Output all entries verbatim.

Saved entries
^^^^^^^^

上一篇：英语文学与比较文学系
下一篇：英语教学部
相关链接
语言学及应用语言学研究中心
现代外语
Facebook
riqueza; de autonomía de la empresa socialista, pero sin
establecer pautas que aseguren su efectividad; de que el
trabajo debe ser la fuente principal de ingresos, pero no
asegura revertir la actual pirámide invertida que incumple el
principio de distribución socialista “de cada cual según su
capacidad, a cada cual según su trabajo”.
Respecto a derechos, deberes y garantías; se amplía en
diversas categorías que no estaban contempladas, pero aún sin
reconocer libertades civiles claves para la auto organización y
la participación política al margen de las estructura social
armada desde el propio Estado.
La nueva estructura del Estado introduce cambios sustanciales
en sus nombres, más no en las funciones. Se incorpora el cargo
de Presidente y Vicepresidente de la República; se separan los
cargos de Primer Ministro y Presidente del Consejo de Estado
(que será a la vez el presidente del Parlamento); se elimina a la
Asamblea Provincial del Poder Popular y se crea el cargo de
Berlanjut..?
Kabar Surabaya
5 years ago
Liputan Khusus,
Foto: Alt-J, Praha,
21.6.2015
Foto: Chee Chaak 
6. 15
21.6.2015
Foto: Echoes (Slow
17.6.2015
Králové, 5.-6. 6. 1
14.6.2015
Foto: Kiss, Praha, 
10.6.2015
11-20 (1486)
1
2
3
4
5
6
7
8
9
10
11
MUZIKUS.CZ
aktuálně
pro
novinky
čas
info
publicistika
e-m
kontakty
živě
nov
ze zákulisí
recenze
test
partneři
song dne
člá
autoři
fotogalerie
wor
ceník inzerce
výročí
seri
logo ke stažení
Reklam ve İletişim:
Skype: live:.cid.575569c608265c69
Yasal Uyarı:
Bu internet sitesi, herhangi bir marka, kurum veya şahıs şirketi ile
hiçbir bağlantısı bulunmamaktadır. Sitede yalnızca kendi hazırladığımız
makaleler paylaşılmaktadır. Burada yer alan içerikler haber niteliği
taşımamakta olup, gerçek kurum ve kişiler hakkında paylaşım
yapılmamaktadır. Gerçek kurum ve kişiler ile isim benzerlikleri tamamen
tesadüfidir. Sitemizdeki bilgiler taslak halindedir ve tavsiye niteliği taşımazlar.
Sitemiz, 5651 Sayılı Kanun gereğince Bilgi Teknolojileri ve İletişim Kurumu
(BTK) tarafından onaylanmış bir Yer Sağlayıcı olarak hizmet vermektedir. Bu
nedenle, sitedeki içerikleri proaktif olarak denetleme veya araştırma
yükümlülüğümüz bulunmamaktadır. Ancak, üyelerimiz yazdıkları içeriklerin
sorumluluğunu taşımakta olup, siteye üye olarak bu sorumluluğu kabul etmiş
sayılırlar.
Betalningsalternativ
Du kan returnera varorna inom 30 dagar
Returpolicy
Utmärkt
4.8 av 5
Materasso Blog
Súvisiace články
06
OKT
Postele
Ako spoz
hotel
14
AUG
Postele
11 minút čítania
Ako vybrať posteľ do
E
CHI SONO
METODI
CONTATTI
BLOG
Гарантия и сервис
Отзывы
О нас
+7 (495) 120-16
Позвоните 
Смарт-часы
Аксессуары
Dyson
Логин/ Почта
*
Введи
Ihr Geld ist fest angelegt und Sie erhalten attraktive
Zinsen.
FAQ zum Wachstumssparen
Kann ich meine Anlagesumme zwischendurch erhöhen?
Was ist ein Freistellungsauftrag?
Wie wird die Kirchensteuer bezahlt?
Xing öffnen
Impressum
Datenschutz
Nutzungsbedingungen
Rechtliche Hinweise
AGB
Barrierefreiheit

^^^^^^^^

Result of the exercise —
上一篇：英语文学与比较文学系
下一篇：英语教学部
相关链接
语言学及应用语言学研究中心
现代外语
Facebook
riqueza; de autonomía de la empresa socialista, pero sin
establecer pautas que aseguren su efectividad; de que el
trabajo debe ser la fuente principal de ingresos, pero no
asegura revertir la actual pirámide invertida que incumple el
principio de distribución socialista “de cada cual según su
capacidad, a cada cual según su trabajo”.
Respecto a derechos, deberes y garantías; se amplía en
diversas categorías que no estaban contempladas, pero aún sin
reconocer libertades civiles claves para la auto organización y
la participación política al margen de las estructura social
armada desde el propio Estado.
La nueva estructura del Estado introduce cambios sustanciales
en sus nombres, más no en las funciones. Se incorpora el cargo
de Presidente y Vicepresidente de la República; se separan los
cargos de Primer Ministro y Presidente del Consejo de Estado
(que será a la vez el presidente del Parlamento); se elimina a la
Asamblea Provincial del Poder Popular y se crea el cargo de
Berlanjut..?
Kabar Surabaya
5 years ago
Liputan Khusus,
Foto: Alt-J, Praha,
21.6.2015
Foto: Chee Chaak 
6. 15
21.6.2015
Foto: Echoes (Slow
17.6.2015
Králové, 5.-6. 6. 1
14.6.2015
Foto: Kiss, Praha, 
10.6.2015
11-20 (1486)
1
2
3
4
5
6
7
8
9
10
11
MUZIKUS.CZ
aktuálně
pro
novinky
čas
info
publicistika
e-m
kontakty
živě
nov
ze zákulisí
recenze
test
partneři
song dne
člá
autoři
fotogalerie
wor
ceník inzerce
výročí
seri
logo ke stažení
Reklam ve İletişim:
Skype: live:.cid.575569c608265c69
Yasal Uyarı:
Bu internet sitesi, herhangi bir marka, kurum veya şahıs şirketi ile
hiçbir bağlantısı bulunmamaktadır. Sitede yalnızca kendi hazırladığımız
makaleler paylaşılmaktadır. Burada yer alan içerikler haber niteliği
taşımamakta olup, gerçek kurum ve kişiler hakkında paylaşım
yapılmamaktadır. Gerçek kurum ve kişiler ile isim benzerlikleri tamamen
tesadüfidir. Sitemizdeki bilgiler taslak halindedir ve tavsiye niteliği taşımazlar.
Sitemiz, 5651 Sayılı Kanun gereğince Bilgi Teknolojileri ve İletişim Kurumu
(BTK) tarafından onaylanmış bir Yer Sağlayıcı olarak hizmet vermektedir. Bu
nedenle, sitedeki içerikleri proaktif olarak denetleme veya araştırma
yükümlülüğümüz bulunmamaktadır. Ancak, üyelerimiz yazdıkları içeriklerin
sorumluluğunu taşımakta olup, siteye üye olarak bu sorumluluğu kabul etmiş
sayılırlar.
Betalningsalternativ
Du kan returnera varorna inom 30 dagar
Returpolicy
Utmärkt
4.8 av 5
Materasso Blog
Súvisiace články
06
OKT
Postele
Ako spoz
hotel
14
AUG
Postele
11 minút čítania
Ako vybrať posteľ do
E
CHI SONO
METODI
CONTATTI
BLOG
Гарантия и сервис
Отзывы
О нас
+7 (495) 120-16
Позвоните 
Смарт-часы
Аксессуары
Dyson
Логин/ Почта
*
Введи
Ihr Geld ist fest angelegt und Sie erhalten attraktive
Zinsen.
FAQ zum Wachstumssparen
Kann ich meine Anlagesumme zwischendurch erhöhen?
Was ist ein Freistellungsauftrag?
Wie wird die Kirchensteuer bezahlt?
Xing öffnen
Impressum
Datenschutz
Nutzungsbedingungen
Rechtliche Hinweise
AGB
Barrierefreiheit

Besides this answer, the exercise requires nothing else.